» **Exercise**
In the records, find every line with the word "votre" and copy it out.
---------- Data under study
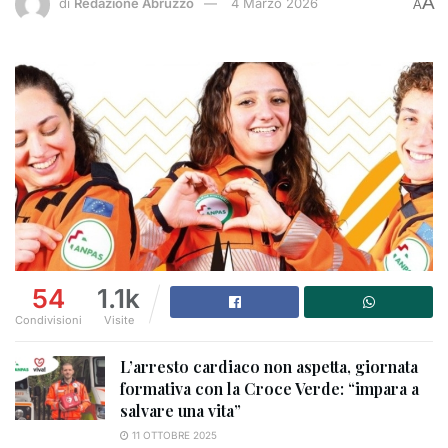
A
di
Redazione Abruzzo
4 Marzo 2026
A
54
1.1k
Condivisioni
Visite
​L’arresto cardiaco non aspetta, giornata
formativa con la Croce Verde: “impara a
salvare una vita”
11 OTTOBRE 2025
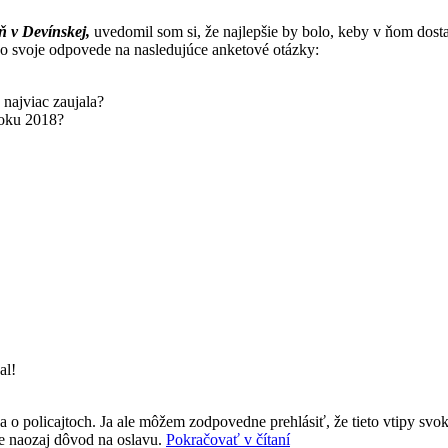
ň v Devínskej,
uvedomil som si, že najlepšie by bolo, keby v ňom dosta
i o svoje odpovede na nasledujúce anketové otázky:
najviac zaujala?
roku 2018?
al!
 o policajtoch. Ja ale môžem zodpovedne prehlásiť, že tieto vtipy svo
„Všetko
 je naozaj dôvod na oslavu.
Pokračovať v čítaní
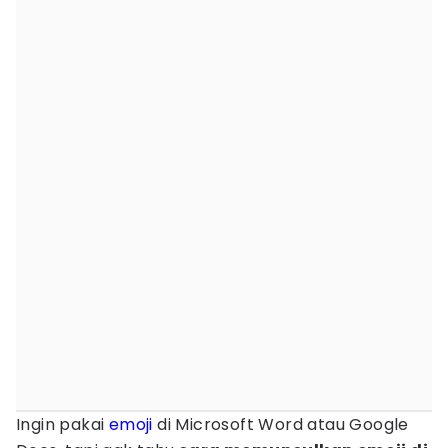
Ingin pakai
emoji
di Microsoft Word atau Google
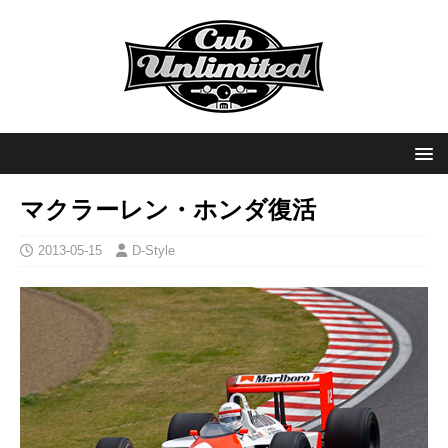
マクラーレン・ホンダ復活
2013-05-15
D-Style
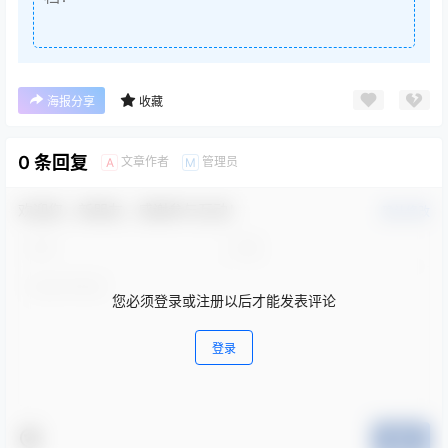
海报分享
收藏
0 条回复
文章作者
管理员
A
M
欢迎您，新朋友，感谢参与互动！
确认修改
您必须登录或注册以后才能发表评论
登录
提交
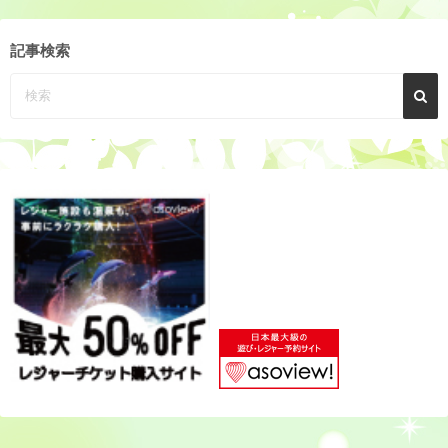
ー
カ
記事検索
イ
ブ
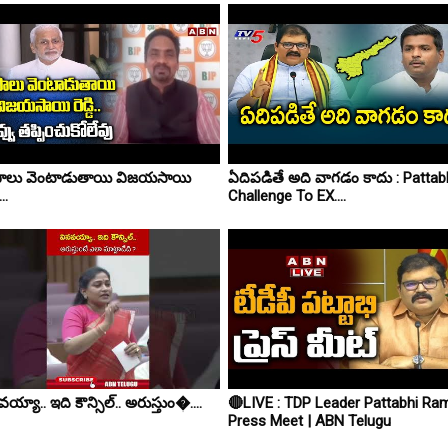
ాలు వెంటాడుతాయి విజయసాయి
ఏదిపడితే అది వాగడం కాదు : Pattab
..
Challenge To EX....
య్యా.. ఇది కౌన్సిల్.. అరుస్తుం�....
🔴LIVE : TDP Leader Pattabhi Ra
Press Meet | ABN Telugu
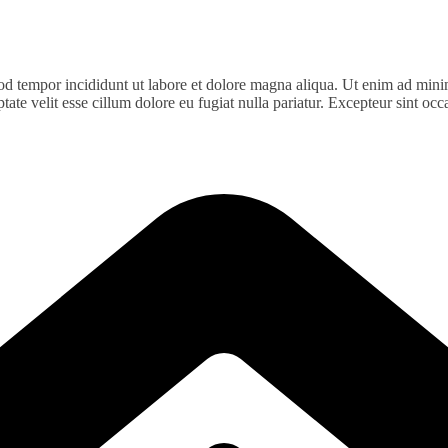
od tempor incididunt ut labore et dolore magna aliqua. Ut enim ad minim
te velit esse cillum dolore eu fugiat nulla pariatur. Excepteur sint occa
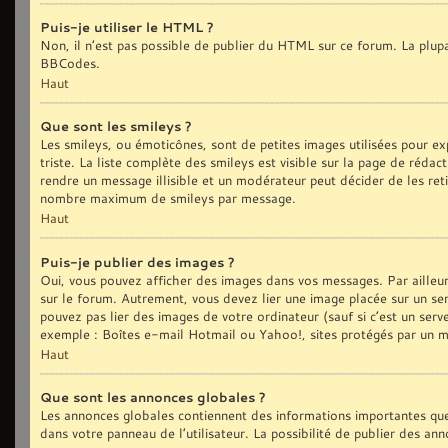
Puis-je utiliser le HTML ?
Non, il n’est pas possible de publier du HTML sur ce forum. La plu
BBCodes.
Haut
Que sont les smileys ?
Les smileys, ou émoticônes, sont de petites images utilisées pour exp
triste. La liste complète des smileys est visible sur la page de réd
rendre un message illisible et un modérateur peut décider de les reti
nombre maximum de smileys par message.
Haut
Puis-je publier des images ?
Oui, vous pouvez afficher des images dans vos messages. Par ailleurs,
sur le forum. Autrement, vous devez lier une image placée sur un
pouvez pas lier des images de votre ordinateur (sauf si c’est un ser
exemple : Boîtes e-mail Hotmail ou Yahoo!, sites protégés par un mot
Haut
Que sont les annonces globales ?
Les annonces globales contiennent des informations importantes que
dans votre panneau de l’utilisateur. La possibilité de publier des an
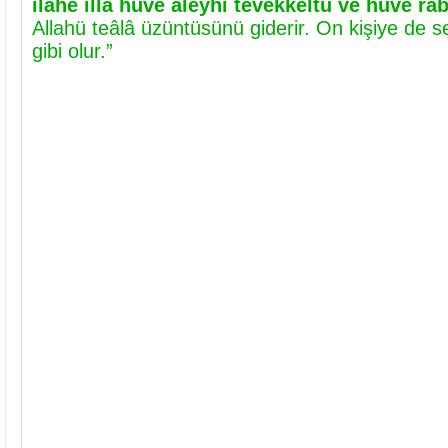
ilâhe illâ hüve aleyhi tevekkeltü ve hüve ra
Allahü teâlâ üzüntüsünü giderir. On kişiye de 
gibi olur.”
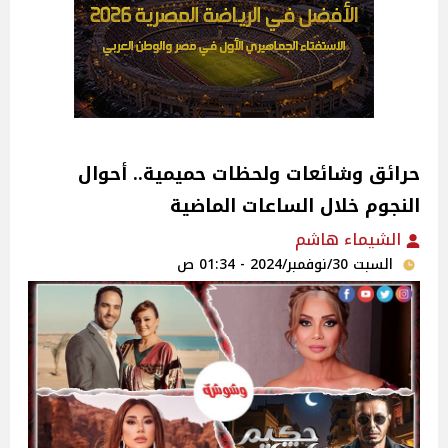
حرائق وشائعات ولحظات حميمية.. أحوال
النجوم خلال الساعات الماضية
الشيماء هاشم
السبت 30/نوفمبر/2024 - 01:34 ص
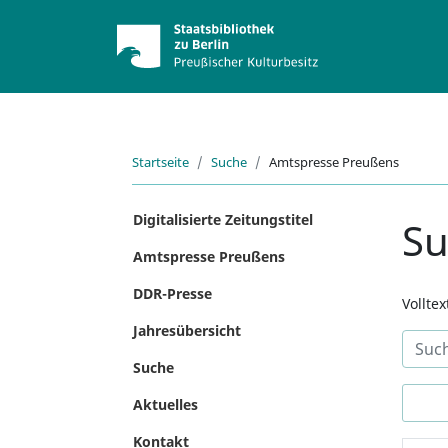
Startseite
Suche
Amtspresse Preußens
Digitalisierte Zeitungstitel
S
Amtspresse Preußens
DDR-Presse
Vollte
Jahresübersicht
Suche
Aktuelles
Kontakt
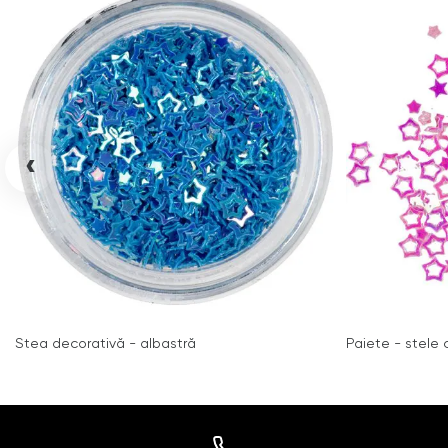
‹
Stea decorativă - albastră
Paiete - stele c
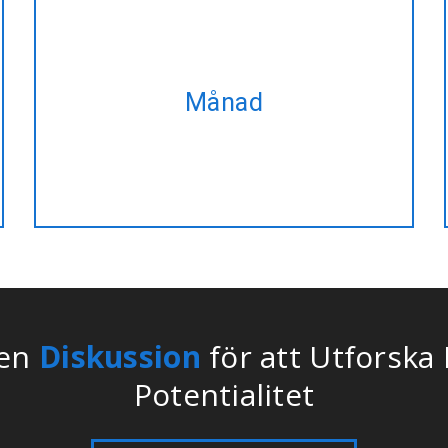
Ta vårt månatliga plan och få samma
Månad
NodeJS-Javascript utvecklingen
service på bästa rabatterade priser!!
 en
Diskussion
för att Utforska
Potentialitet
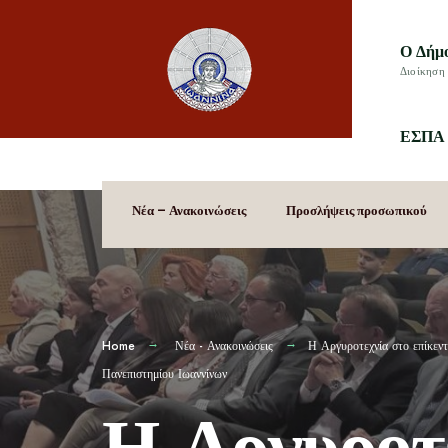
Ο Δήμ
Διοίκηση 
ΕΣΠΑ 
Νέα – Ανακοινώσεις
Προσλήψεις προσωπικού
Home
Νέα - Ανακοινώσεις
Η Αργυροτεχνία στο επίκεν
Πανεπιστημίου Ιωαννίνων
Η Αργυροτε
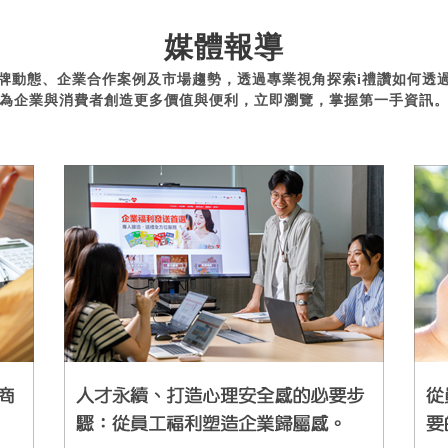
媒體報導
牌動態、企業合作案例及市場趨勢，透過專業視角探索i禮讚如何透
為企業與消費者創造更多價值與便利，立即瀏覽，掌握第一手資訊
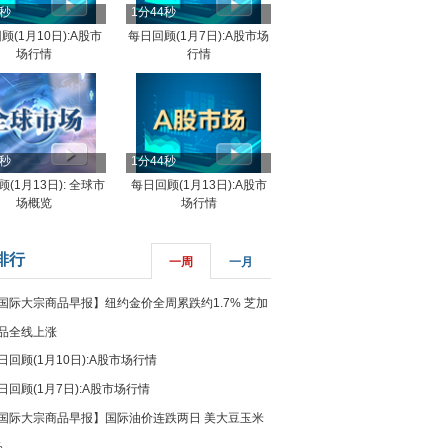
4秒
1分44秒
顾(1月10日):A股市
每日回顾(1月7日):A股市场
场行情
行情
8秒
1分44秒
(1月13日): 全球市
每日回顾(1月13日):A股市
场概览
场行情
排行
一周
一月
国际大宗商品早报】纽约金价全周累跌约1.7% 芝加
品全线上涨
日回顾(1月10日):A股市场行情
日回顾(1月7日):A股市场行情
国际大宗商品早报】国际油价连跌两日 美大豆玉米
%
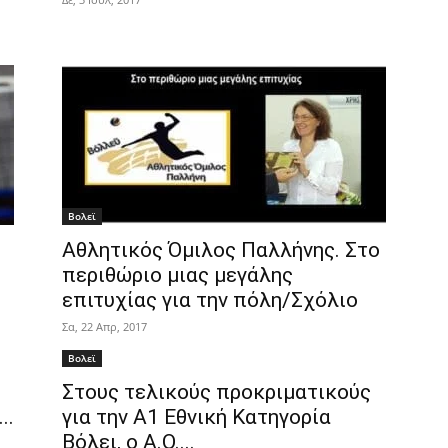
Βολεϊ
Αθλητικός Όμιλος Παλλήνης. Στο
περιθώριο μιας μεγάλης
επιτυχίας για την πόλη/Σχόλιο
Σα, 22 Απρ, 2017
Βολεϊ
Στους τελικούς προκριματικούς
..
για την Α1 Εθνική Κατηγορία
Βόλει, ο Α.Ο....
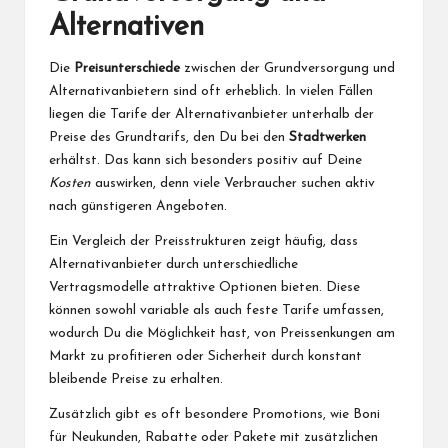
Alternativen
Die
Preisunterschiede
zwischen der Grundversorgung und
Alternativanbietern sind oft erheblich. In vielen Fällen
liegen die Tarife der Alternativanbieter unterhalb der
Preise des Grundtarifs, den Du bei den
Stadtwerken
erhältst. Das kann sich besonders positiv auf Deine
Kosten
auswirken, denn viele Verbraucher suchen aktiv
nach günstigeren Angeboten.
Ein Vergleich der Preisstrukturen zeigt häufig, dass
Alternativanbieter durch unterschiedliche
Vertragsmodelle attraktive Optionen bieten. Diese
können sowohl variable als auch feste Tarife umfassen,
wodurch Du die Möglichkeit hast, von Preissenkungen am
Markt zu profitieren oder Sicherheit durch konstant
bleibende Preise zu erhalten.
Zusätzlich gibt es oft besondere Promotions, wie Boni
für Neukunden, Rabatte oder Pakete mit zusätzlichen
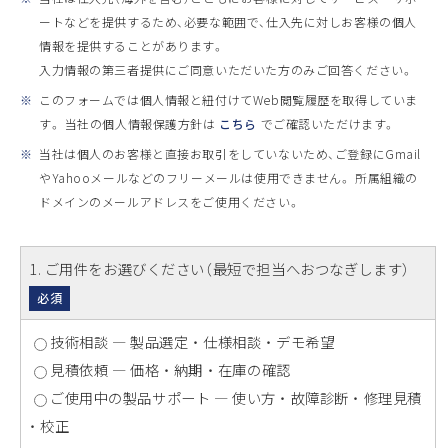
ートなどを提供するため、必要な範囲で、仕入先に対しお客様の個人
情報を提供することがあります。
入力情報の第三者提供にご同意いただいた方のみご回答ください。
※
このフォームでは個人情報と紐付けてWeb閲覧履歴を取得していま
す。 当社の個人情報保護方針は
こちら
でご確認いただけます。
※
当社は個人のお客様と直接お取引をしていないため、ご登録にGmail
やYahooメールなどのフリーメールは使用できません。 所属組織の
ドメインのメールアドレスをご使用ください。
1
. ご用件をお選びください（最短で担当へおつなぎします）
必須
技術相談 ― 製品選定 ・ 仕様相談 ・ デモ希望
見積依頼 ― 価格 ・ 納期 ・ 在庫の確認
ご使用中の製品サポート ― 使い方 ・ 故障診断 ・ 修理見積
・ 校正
--------------------
» **Solution below**
pouvez pas lier des images de votre ordinateur (sauf si c’est un ser
dans votre panneau de l’utilisateur. La possibilité de publier des an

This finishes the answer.